Fixed schemas aren't just about validation but performance and space usage as we...

Fixed schemas aren't just about validation but performance and space usage as well.

Consider this long open high priority enhancement to MongoDB: https://jira.mongodb.org/browse/SERVER-863

Without a fixed schema, the schema must be stored with each item. Every "row" not only has the data but the metadata as well, including field names.

If you have a lot of repeatable data this can consume very significant amounts of space (regularly on the order of 4x comparing PG rows to BSON docs). This isn't just a disk space issue, this means less caches and more pages to scan when doing any operation. Compression only improves the disk space issue while adding CPU overhead.

Relational DB's like PostgreSQL having a fixed schema need only store it one time, each row has minimal overhead (about 23 bytes in PG) to store only the unique data.

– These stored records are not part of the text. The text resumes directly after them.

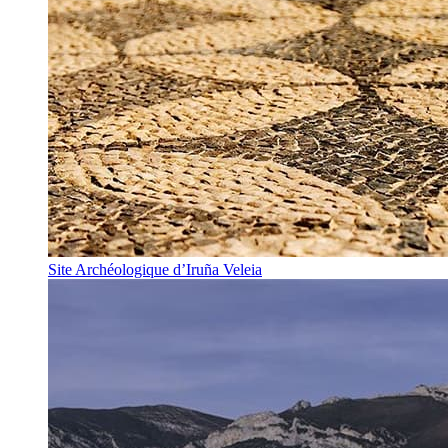
Site Archéologique d’Iruña Veleia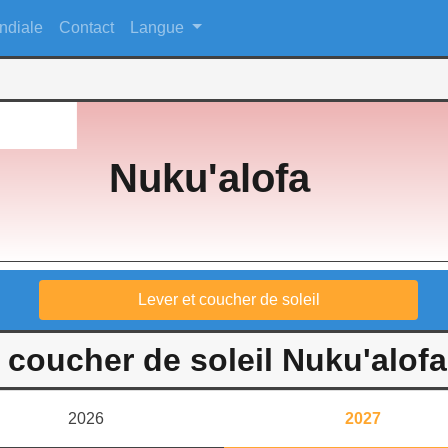
ndiale
Contact
Langue
Nuku'alofa
Lever et coucher de soleil
 coucher de soleil Nuku'alof
2026
2027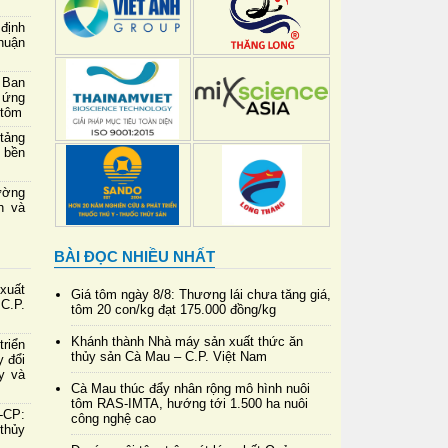
định
thuận
 Ban
 ứng
 tôm
 tảng
 bền
ường
h và
BÀI ĐỌC NHIỀU NHẤT
xuất
Giá tôm ngày 8/8: Thương lái chưa tăng giá,
C.P.
tôm 20 con/kg đạt 175.000 đồng/kg
Khánh thành Nhà máy sản xuất thức ăn
riển
thủy sản Cà Mau – C.P. Việt Nam
y đổi
y và
Cà Mau thúc đẩy nhân rộng mô hình nuôi
tôm RAS-IMTA, hướng tới 1.500 ha nuôi
-CP:
công nghệ cao
 thủy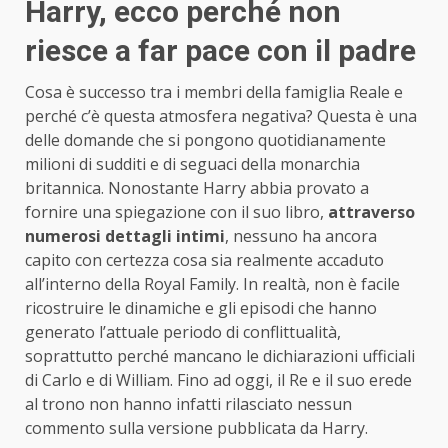
Harry, ecco perché non
riesce a far pace con il padre
Cosa è successo tra i membri della famiglia Reale e
perché c’è questa atmosfera negativa? Questa è una
delle domande che si pongono quotidianamente
milioni di sudditi e di seguaci della monarchia
britannica. Nonostante Harry abbia provato a
fornire una spiegazione con il suo libro,
attraverso
numerosi dettagli intimi
, nessuno ha ancora
capito con certezza cosa sia realmente accaduto
all’interno della Royal Family. In realtà, non è facile
ricostruire le dinamiche e gli episodi che hanno
generato l’attuale periodo di conflittualità,
soprattutto perché mancano le dichiarazioni ufficiali
di Carlo e di William. Fino ad oggi, il Re e il suo erede
al trono non hanno infatti rilasciato nessun
commento sulla versione pubblicata da Harry.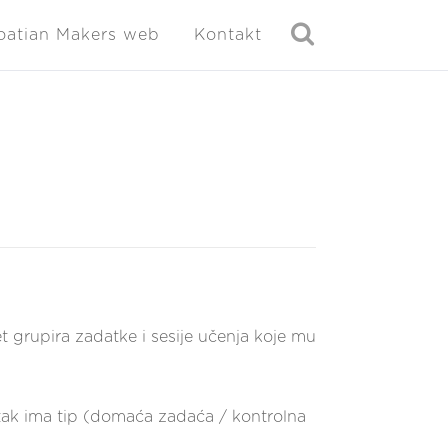
oatian Makers web
Kontakt
 grupira zadatke i sesije učenja koje mu
atak ima tip (domaća zadaća / kontrolna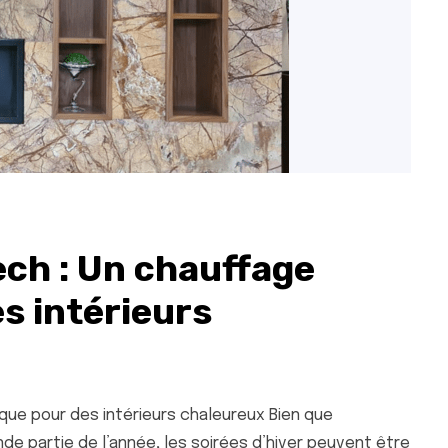
ech : Un chauffage
s intérieurs
que pour des intérieurs chaleureux Bien que
de partie de l’année, les soirées d’hiver peuvent être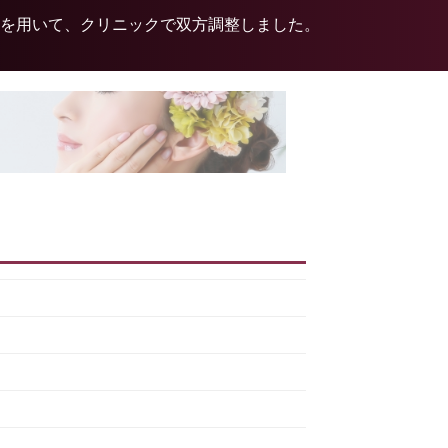
を用いて、クリニックで双方調整しました。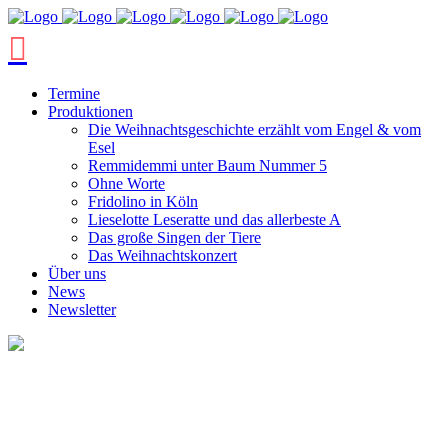
Termine
Produktionen
Die Weihnachtsgeschichte erzählt vom Engel & vom
Esel
Remmidemmi unter Baum Nummer 5
Ohne Worte
Fridolino in Köln
Lieselotte Leseratte und das allerbeste A
Das große Singen der Tiere
Das Weihnachtskonzert
Über uns
News
Newsletter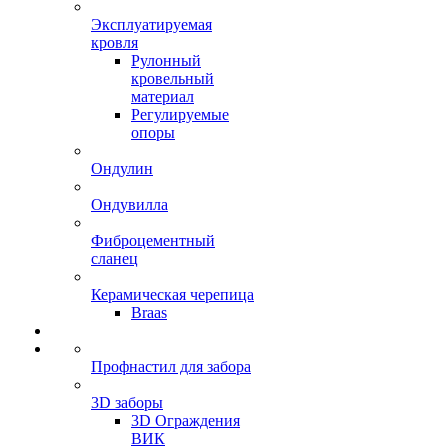
Эксплуатируемая
кровля
Рулонный
кровельный
материал
Регулируемые
опоры
Ондулин
Ондувилла
Фиброцементный
сланец
Керамическая черепица
Braas
Профнастил для забора
3D заборы
3D Ограждения
ВИК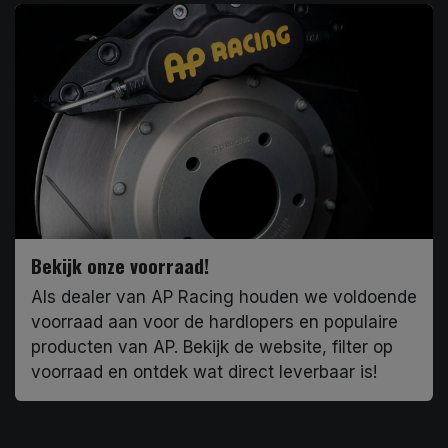
Bekijk onze voorraad!
Als dealer van AP Racing houden we voldoende
voorraad aan voor de hardlopers en populaire
producten van AP. Bekijk de website, filter op
voorraad en ontdek wat direct leverbaar is!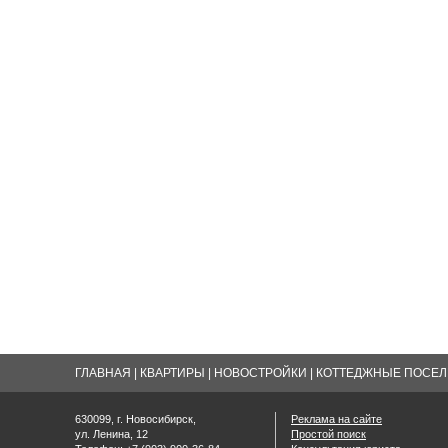
ГЛАВНАЯ
|
КВАРТИРЫ
|
НОВОСТРОЙКИ
|
КОТТЕДЖНЫЕ ПОСЕЛК
630099, г. Новосибирск,
Реклама на сайте
ул. Ленина, 12
Простой поиск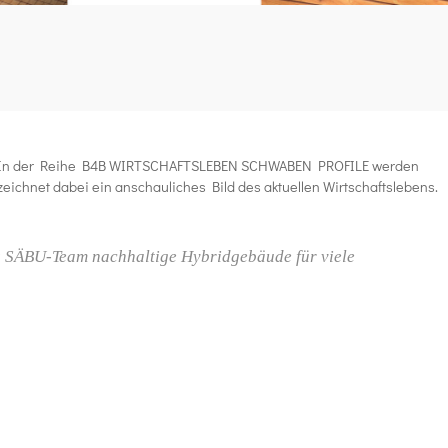
In der Reihe
B4B WIRTSCHAFTSLEBEN SCHWABEN PROFILE
werden
eichnet dabei ein anschauliches Bild des aktuellen Wirtschaftslebens.
as SÄBU-Team nachhaltige Hybridgebäude für viele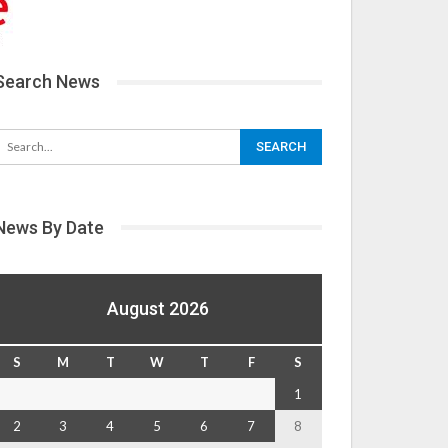
Search News
News By Date
August 2026
S
M
T
W
T
F
S
1
2
3
4
5
6
7
8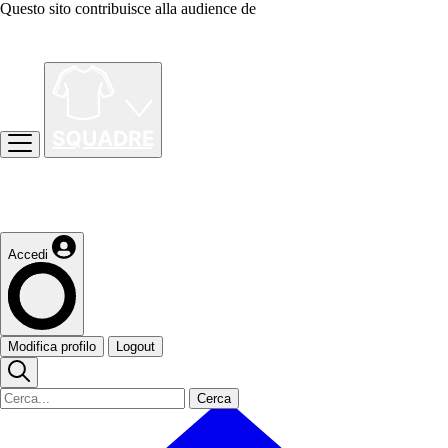
Questo sito contribuisce alla audience de
Accedi
Modifica profilo
Logout
Cerca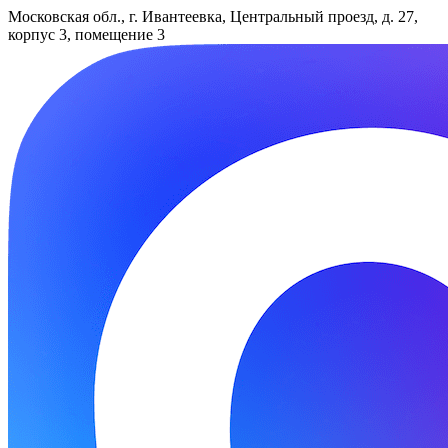
Московская обл., г. Ивантеевка, Центральный проезд, д. 27,
корпус 3, помещение 3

Perhaps Mongo could optimize behind the scenes, detecting a repeating schema and making a fixed schema data structure for it similar to how the V8 javascript engine creates C++ classes for javascripts objects so its not a key-value lookup everywhere limiting performance. I haven't seen any NoSql db attempt that, I don't think any even attempt simple string interning as suggest in Mongos 863 issue.

PG gives me a choice I can go nearly schemaless with the JSON type or I can create a fixed schema when that makes sense, with many optimized data types to choose from. PG having array support give you a nice middle ground between the two as well.